Chinese e-commerce giant AliBaba will soon achieve a major landmark by becoming the world’s first e-commerce firm to process transactions worth $1 trillion a year. In fact, last year, two of its portals chalked up $170 billion in sales, which is more than eBay (NASDAQ:EBAY) and Amazon (NASDAQ:AMZN) taken together. Yahoo (NASDAQ:YHOO) has a 24 percent stake in the so-far privately held Alibaba, soon expected to go public in a much-anticipated initial public offering that could rival that of Facebook’s (NASDAQ:FB). In fact, AliBaba could benefit hugely from the immense growth projected in China’s e-commerce market, expected to be bigger than the combined markets of America, Britain, Japan, Germany, and France by 2020.

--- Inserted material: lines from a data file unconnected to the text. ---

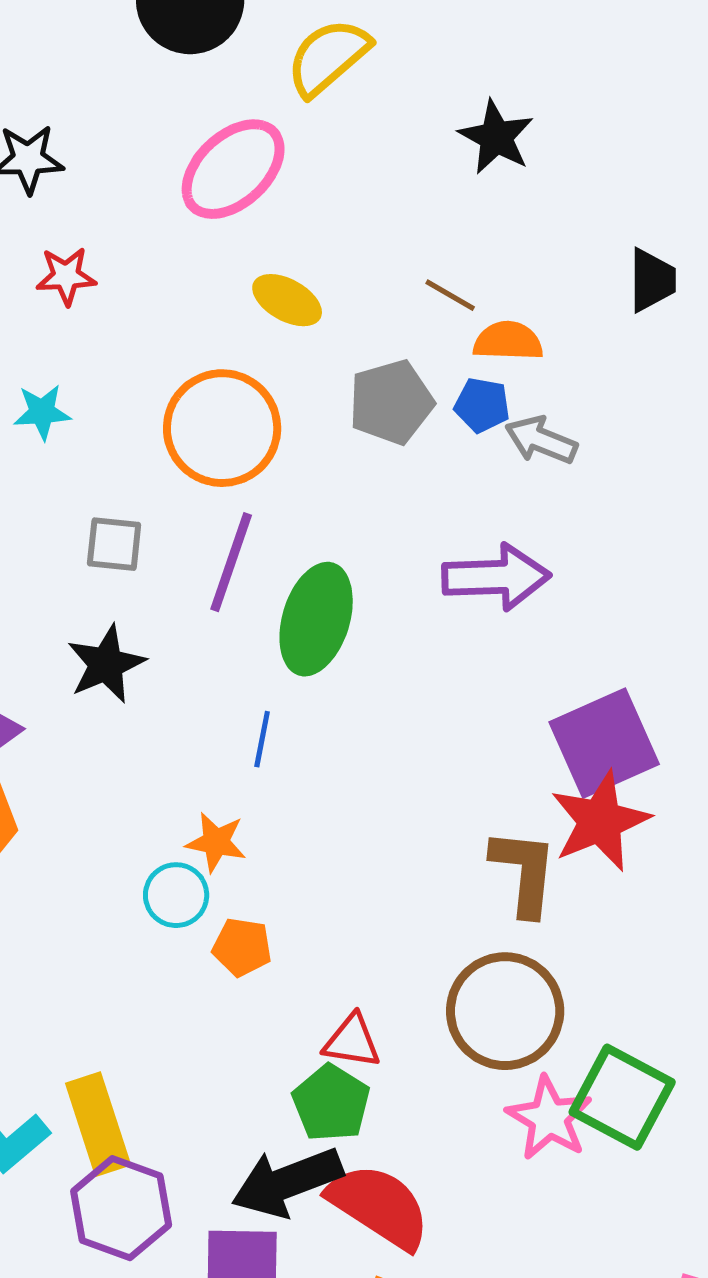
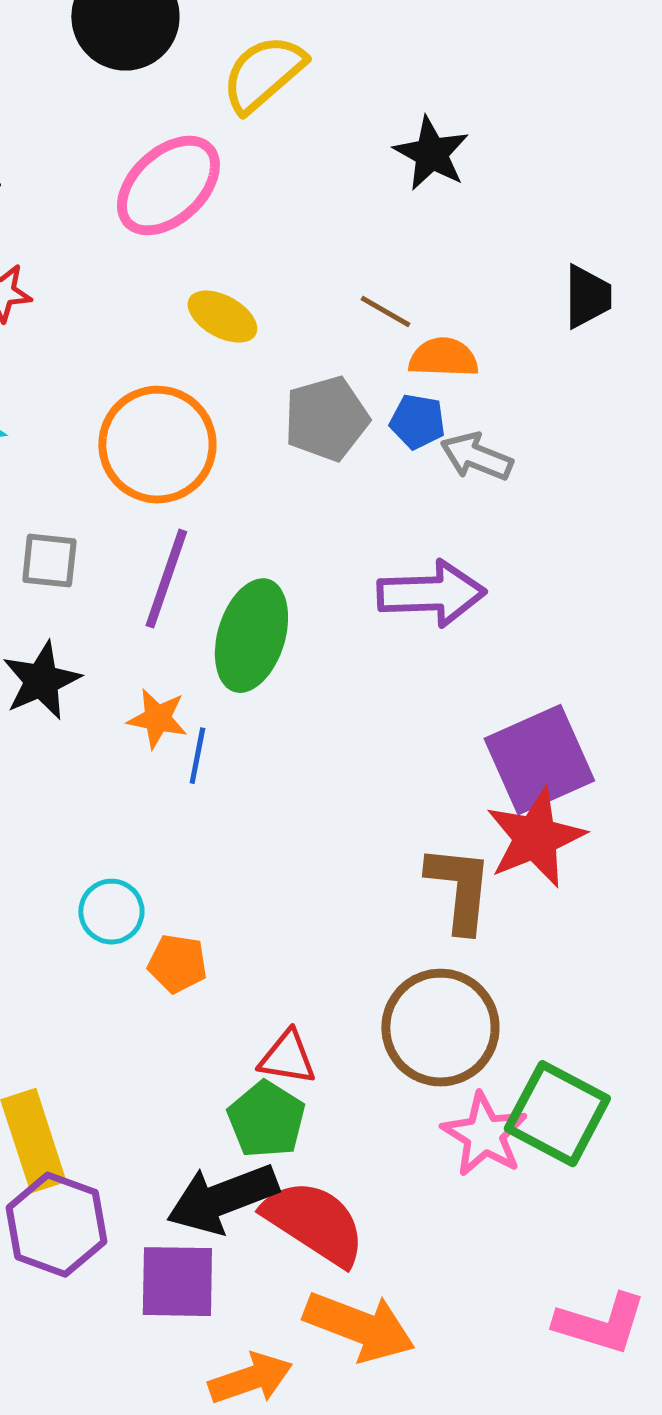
orange star: (216, 842) -> (157, 719), moved

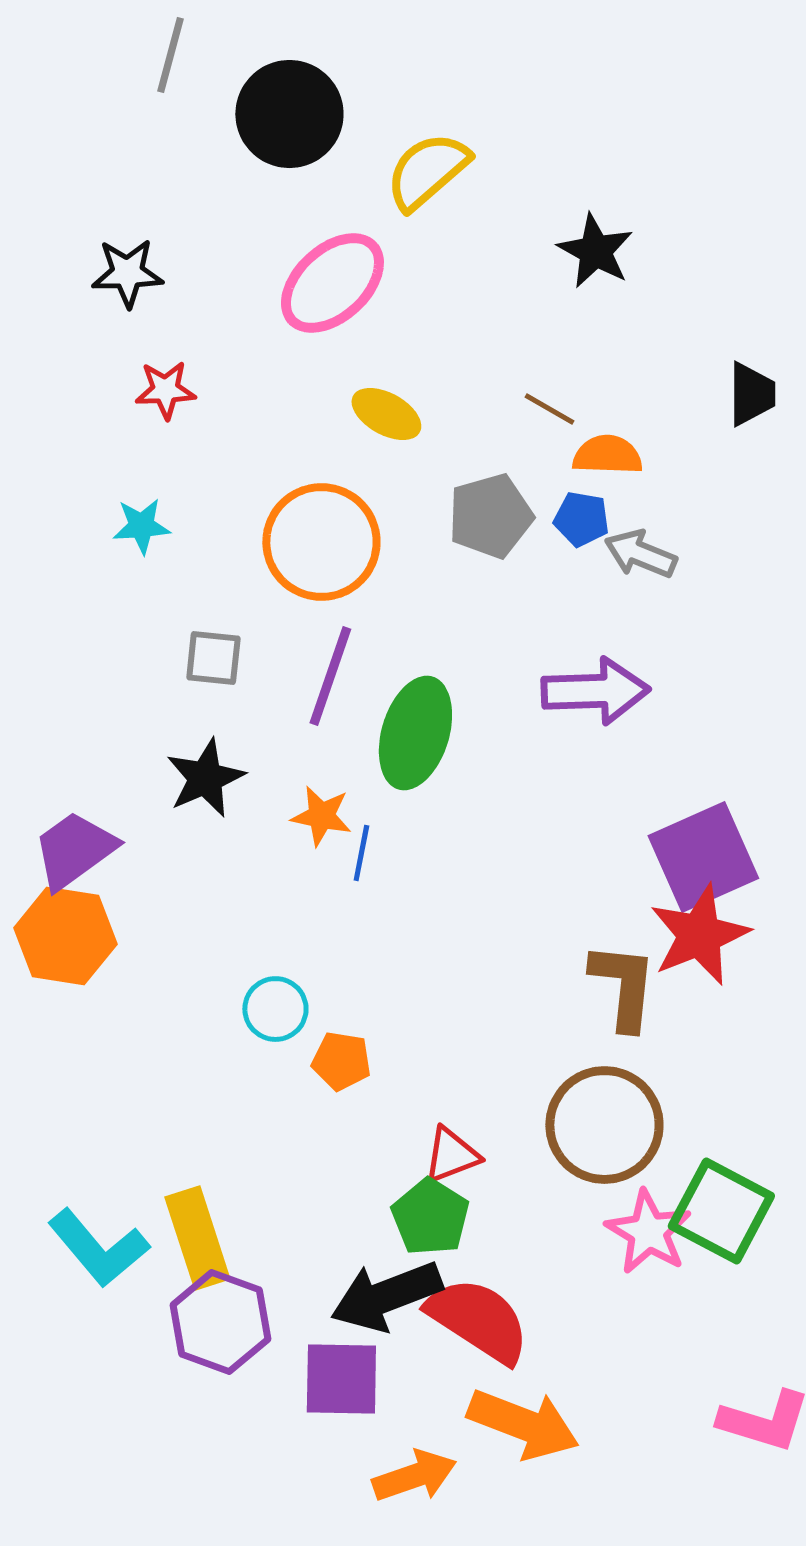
red triangle: (287, 1058) -> (451, 1155), turned -30

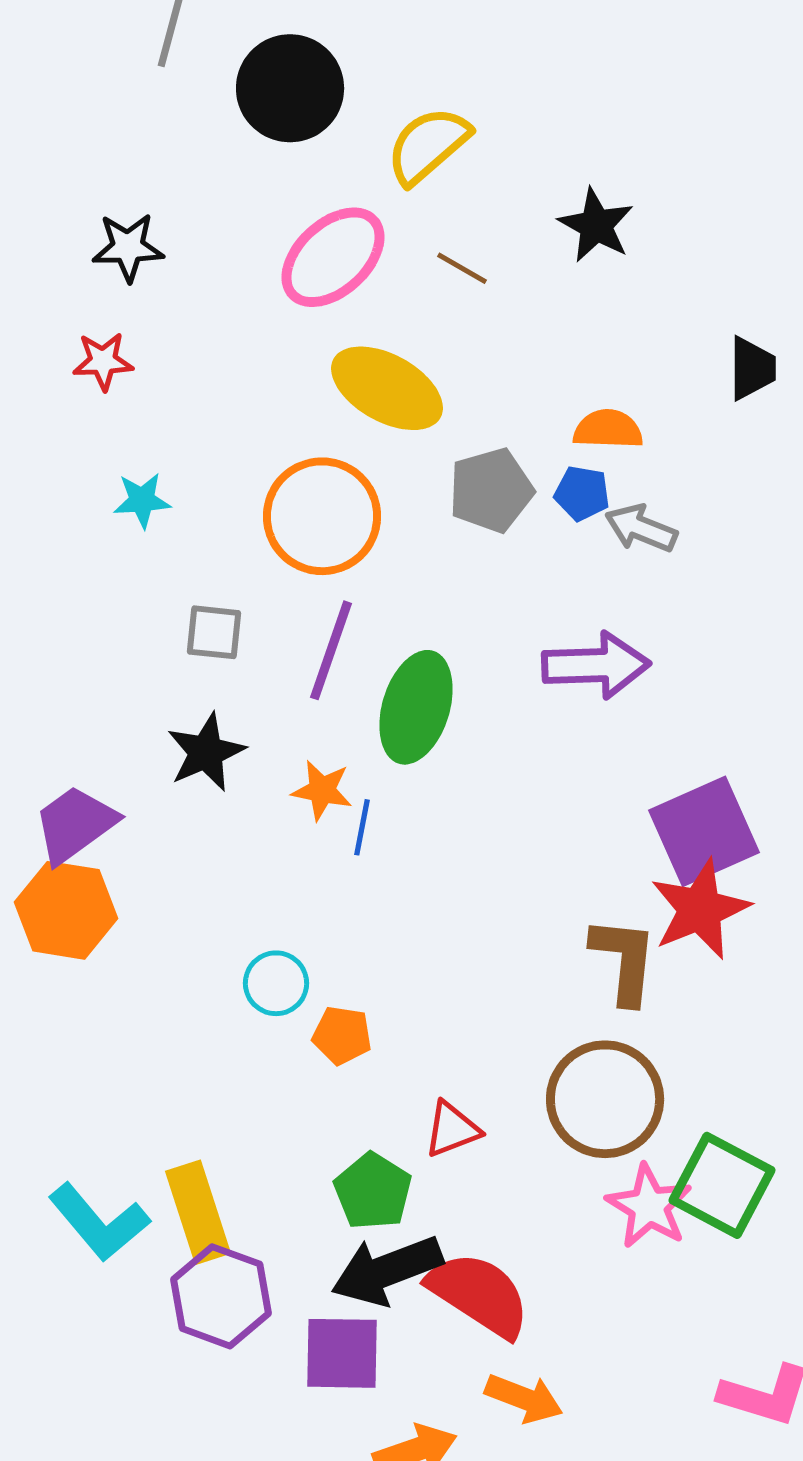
red star: (165, 390) -> (103, 361), moved
brown line: (549, 409) -> (462, 268), moved
yellow ellipse: (386, 414) -> (387, 388), size x1.6
green pentagon: (430, 1217) -> (373, 1191), moved
orange arrow: (523, 1424) -> (524, 1398), size x0.7

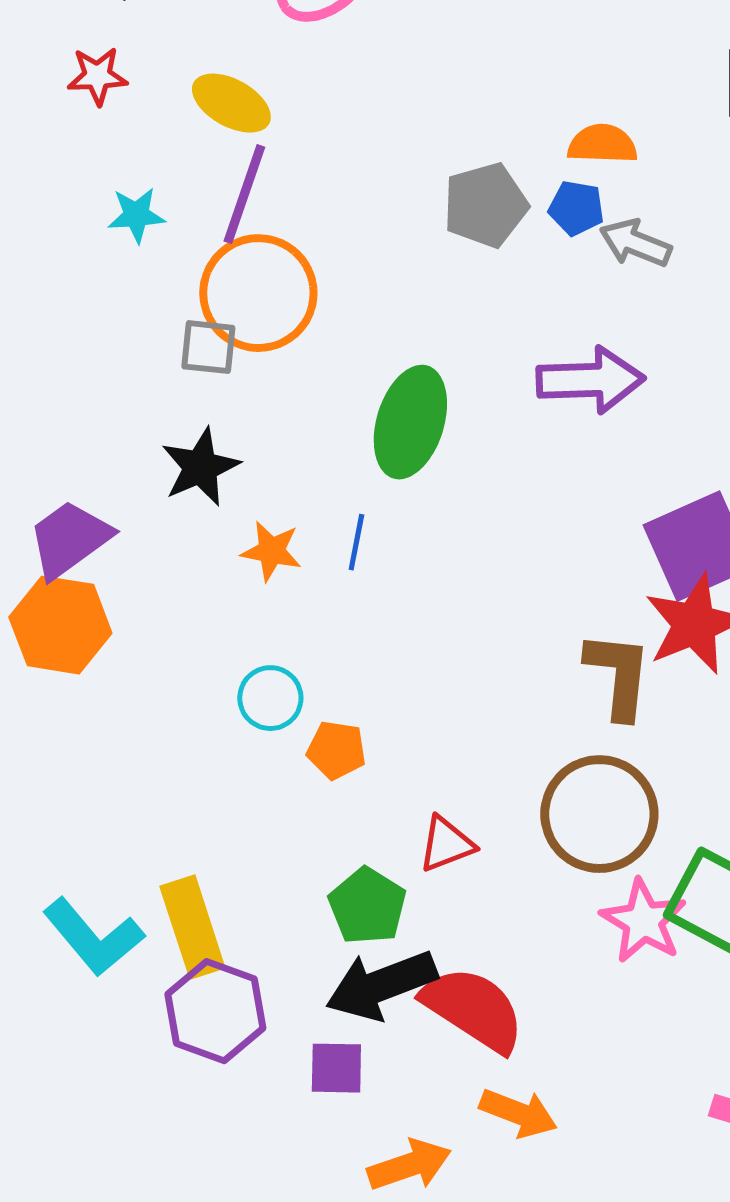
yellow ellipse: (387, 388) -> (231, 103), moved, size x0.7
orange circle: (322, 516) -> (258, 293), moved
purple line: (331, 650) -> (244, 194), moved
orange star: (322, 790) -> (271, 551), moved
purple square: (342, 1353) -> (336, 1068), size x0.7

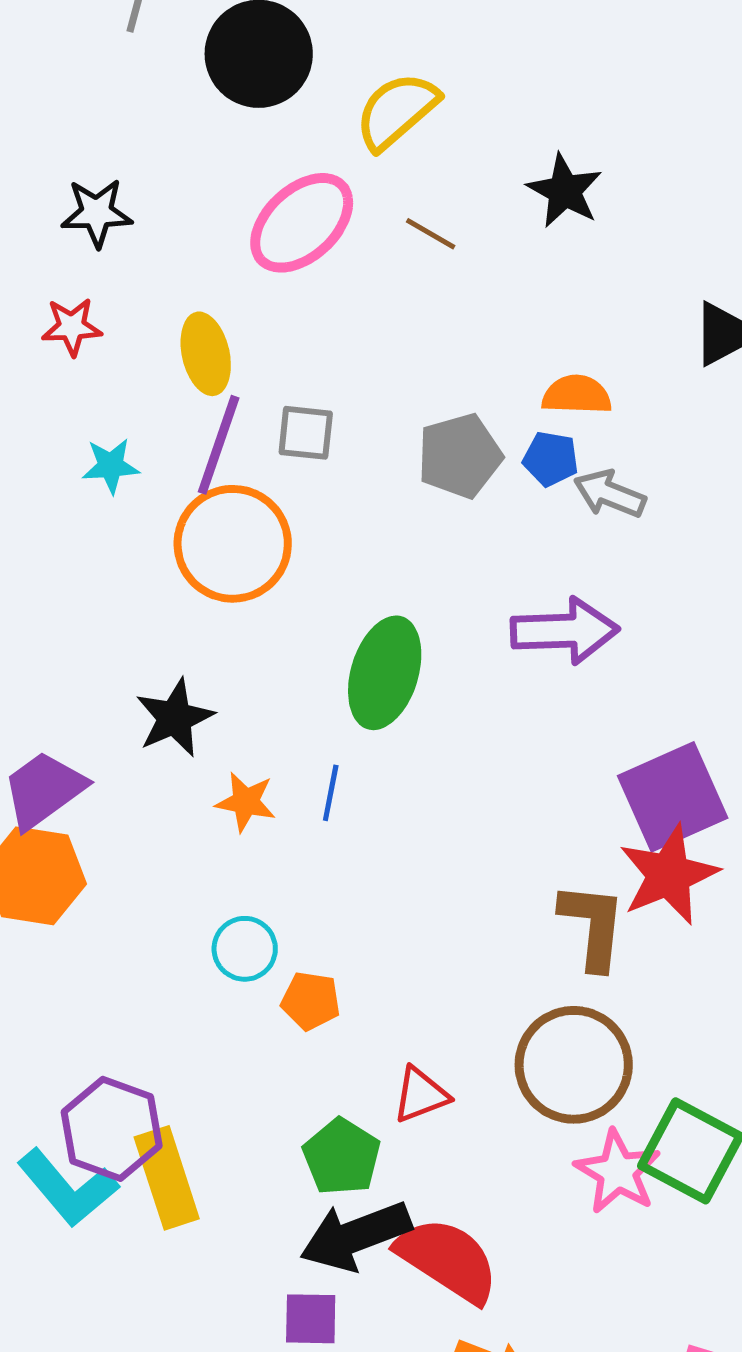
yellow ellipse: (231, 103) -> (206, 354), turned 48
gray square: (208, 347) -> (306, 433), moved
purple hexagon: (215, 1011) -> (112, 1129), moved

Teen retailer Five Below (FIVE) reports Q4 EPS of $0.39 and revenue of $173.6 million which beats by $0.01 and $3.4 million respectively. Net sales grew 38 percent over the year ago quarter and operating income rose to $33 million from $20.1 million. Net income was reported at $19.2 million versus $12.4 million in the previous year quarter. For the year as a whole, net sales were higher by 41 percent $418.8 million compared to $297.1 million last year, with comparable sales increasing by 7.1 percent. Net income at $20 million was much better compared to $16.1 million in 2011. The company carried cash and cash equivalents of $56.1 million and debt of $34.5 million as at the end of the year.
Videogame retailer GameStock (NYSE:GME) reported fourth-quarter EPS of $2.16 and revenue of $3.56 billion which beats by $0.07 and $0.1 billion respectively. Comparable store sales were down 4.6 percent compared to the year ago quarter. Net earnings were up 9.5 percent to $262.3 million compared to $239.5 million in the same period last year due primarily to an improvement in gross margins and an additional 53rd week. For fiscal 2012 global sales were down 7 percent to $8.89 billion compared to $9.55 billion in 2011. Net earnings were $403 million versus $405.1 million in 2011 resulting in an EPS of $3.17 which was 10.5 percent higher than the $2.87 reported in fiscal 2011.
Anheuser-Busch InBev (NYSE:BUD) says in a filing to the U.S Securities and Exchange Commission that a private lawsuit filed by nine individuals and handled by lawyer Joseph Alitoto, that seeks to block the company’s $20.1 billion deal to acquire Mexican brewer Grupo Modelo, could further delay the deal or even sabotage it completely, though it intended to “defend against it vigourously.” Anheuser-Busch InBev is already facing a lawsuit objecting to the deal from the Department of Justice on the grounds of the deal being anti-competitive. The private lawsuit alleges the deal would impact consumers through higher beer prices, “elimination of quality, curtailment of innovation, and destruction of consumer choice”.